Northern Ireland licensing laws to undergo a revamp but plans don't go far enough, says trade body
Northern Ireland's licensing laws are set for a revamp, but controversial Easter opening times are likely to remain largely unchanged.
A draft bill is expected to be discussed in Stormont when Assembly sittings resume in autumn. DUP Communities Minister Paul Givan, whose department has responsibility for licensing matters, has accepted reform is needed.
He has copied a paper to colleagues in the Executive seeking agreement on a Licensing Bill.
Mr Givan said it will include "minor changes" to opening hours.
Northern Ireland's licensing laws have long been a source of debate. Restrictions on the sale of alcohol are in place from the Thursday until Sunday at Easter.

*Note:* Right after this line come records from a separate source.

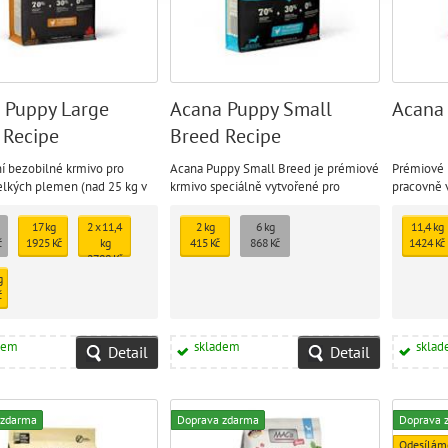
 Puppy Large
Acana Puppy Small
Acana 
 Recipe
Breed Recipe
í bezobilné krmivo pro
Acana Puppy Small Breed je prémiové
Prémiové k
elkých plemen (nad 25 kg v
krmivo speciálně vytvořené pro
pracovně v
i).
štěňata malých plemen, která v
dospělosti dosahují hmotnosti do 9 kg.
17 kg
2 x 11,4
2 kg
6 kg
11,4 kg
č
1925 Kč
kg
415 Kč
868 Kč
1424 Kč
2788 Kč
g
č
dem
skladem
skla
Detail
Detail
 zdarma
Doprava zdarma
Doprava 
Odesílám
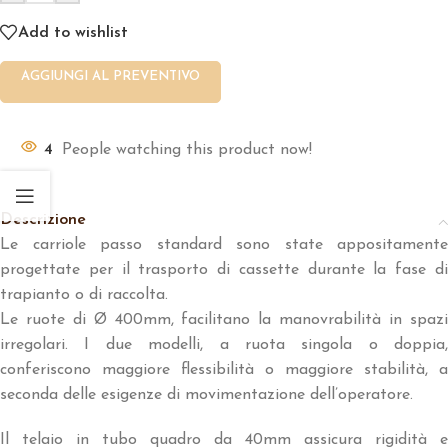
Add to wishlist
AGGIUNGI AL PREVENTIVO
4
People watching this product now!
Descrizione
Le carriole passo standard sono state appositamente
progettate per il trasporto di cassette durante la fase di
trapianto o di raccolta.
Le ruote di Ø 400mm, facilitano la manovrabilità in spazi
irregolari. I due modelli, a ruota singola o doppia,
conferiscono maggiore flessibilità o maggiore stabilità, a
seconda delle esigenze di movimentazione dell’operatore.
Il telaio in tubo quadro da 40mm assicura rigidità e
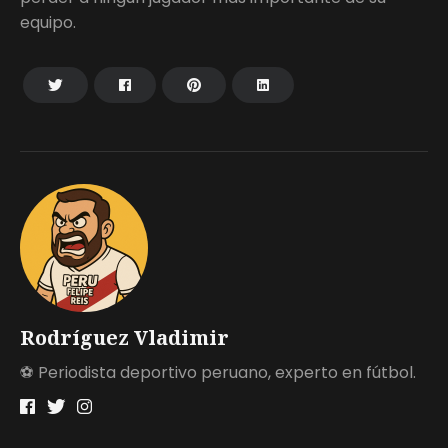
equipo.
Rodríguez Vladimir
⚽ Periodista deportivo peruano, experto en fútbol.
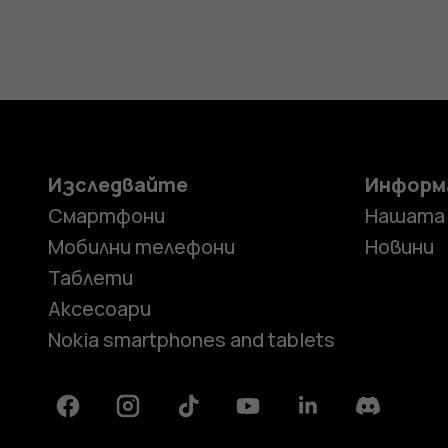
Изследвайте
Информ
Смартфони
Нашата
Мобилни телефони
Новини
Таблети
Аксесоари
Nokia smartphones and tablets
Facebook
Instagram
Tiktok
Youtube
Linkedin
Discord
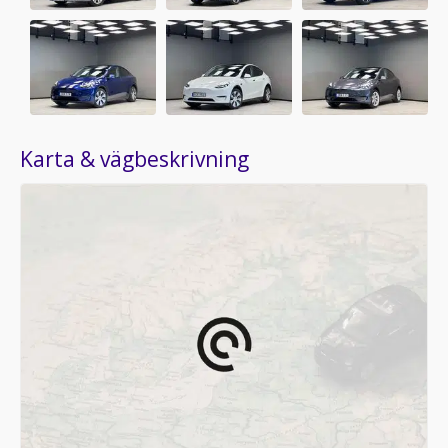
Karta & vägbeskrivning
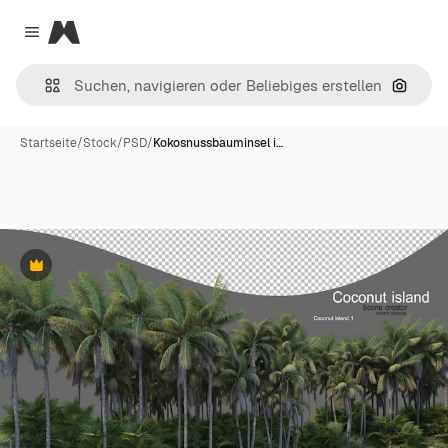
Magnific
Close menu
Nach B
Startseite
/
Stock
/
PSD
/
Kokosnussbauminsel i…
Premium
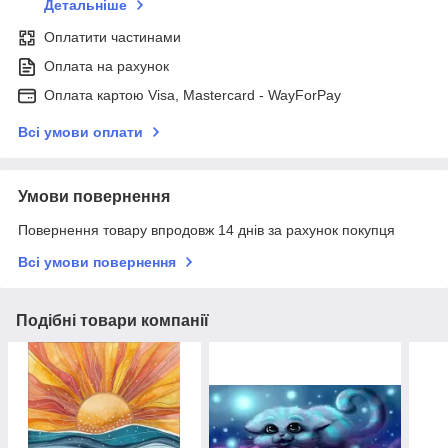
Детальніше
Оплатити частинами
Оплата на рахунок
Оплата картою Visa, Mastercard - WayForPay
Всі умови оплати
Умови повернення
Повернення товару впродовж 14 днів за рахунок покупця
Всі умови повернення
Подібні товари компанії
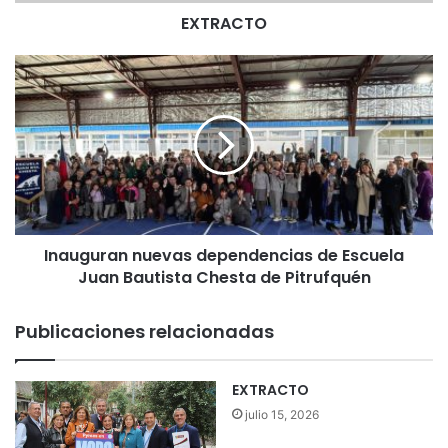
EXTRACTO
I
n
a
u
g
u
r
a
n
Inauguran nuevas dependencias de Escuela
n
Juan Bautista Chesta de Pitrufquén
u
e
v
Publicaciones relacionadas
a
s
d
EXTRACTO
e
julio 15, 2026
p
e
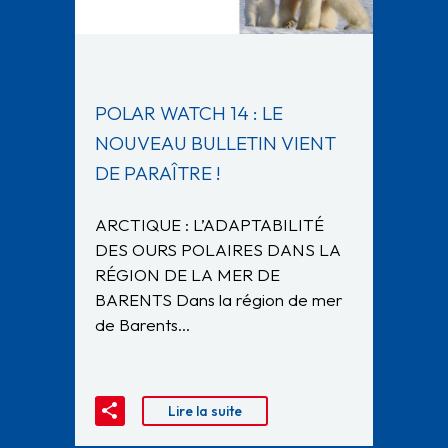
POLAR WATCH 14 : LE
NOUVEAU BULLETIN VIENT
DE PARAÎTRE !
ARCTIQUE : L’ADAPTABILITÉ
DES OURS POLAIRES DANS LA
RÉGION DE LA MER DE
BARENTS Dans la région de mer
de Barents…
Lire la suite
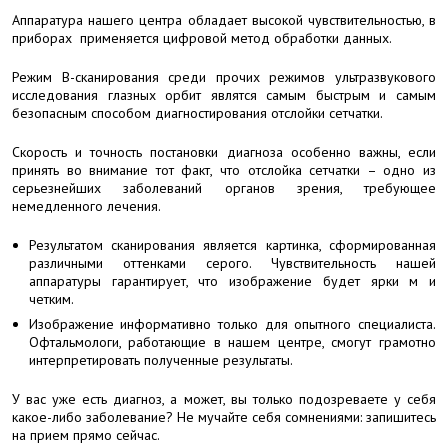
Аппаратура нашего центра обладает высокой чувствительностью, в
приборах применяется цифровой метод обработки данных.
Режим В-сканирования среди прочих режимов ультразвукового
исследования глазных орбит являтся самым быстрым и самым
безопасным способом диагностирования отслойки сетчатки.
Скорость и точность постановки диагноза особенно важны, если
принять во внимание тот факт, что отслойка сетчатки – одно из
серьезнейших заболеваний органов зрения, требующее
немедленного лечения.
Результатом сканирования является картинка, сформированная
различными оттенками серого. Чувствительность нашей
аппаратуры гарантирует, что изображение будет ярки м и
четким.
Изображение информативно только для опытного специалиста.
Офтальмологи, работающие в нашем центре, смогут грамотно
интерпретировать полученные результаты.
У вас уже есть диагноз, а может, вы только подозреваете у себя
какое-либо заболевание? Не мучайте себя сомнениями: запишитесь
на прием прямо сейчас.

On Good Friday alcohol can only be served between 5pm and 11pm. Bars also have to stop serving at midnight on the Thursday and Easter Saturday. Sources said the new proposals are likely to mean:
- Pubs can open as normal on the Thursday before Easter;
- A new "occasional hours" late licence would allow alcohol to be sold until 2am on 12 nights a year;
- Pub-goers would be allowed an extra 30 minutes' drinking-up time, pushing the current cut-off back from 1.30am until 2am.
However, Colin Neill from Hospitality Ulster, the industry body which represents pubs, hotels and restaurants, said the proposed changes do not go far enough.
"We welcome the proposed Bill, but we are disappointed that it seems it will not give us what we need for the modern environment," he said.
"We will continue to push hard to have it amended to include the things we want. This isn't about selling more drink, it is about being able to attract more people who are drinking at home out from their homes. About 70% of all alcohol is now consumed at home, and 20% of people drink alone, whereas pubs offer a controlled environment."
Mr Givan has said the proposed Bill will include measures to address the potential for alcohol abuse. He was responding to an Assembly question from Alliance MLA Stewart Dickson.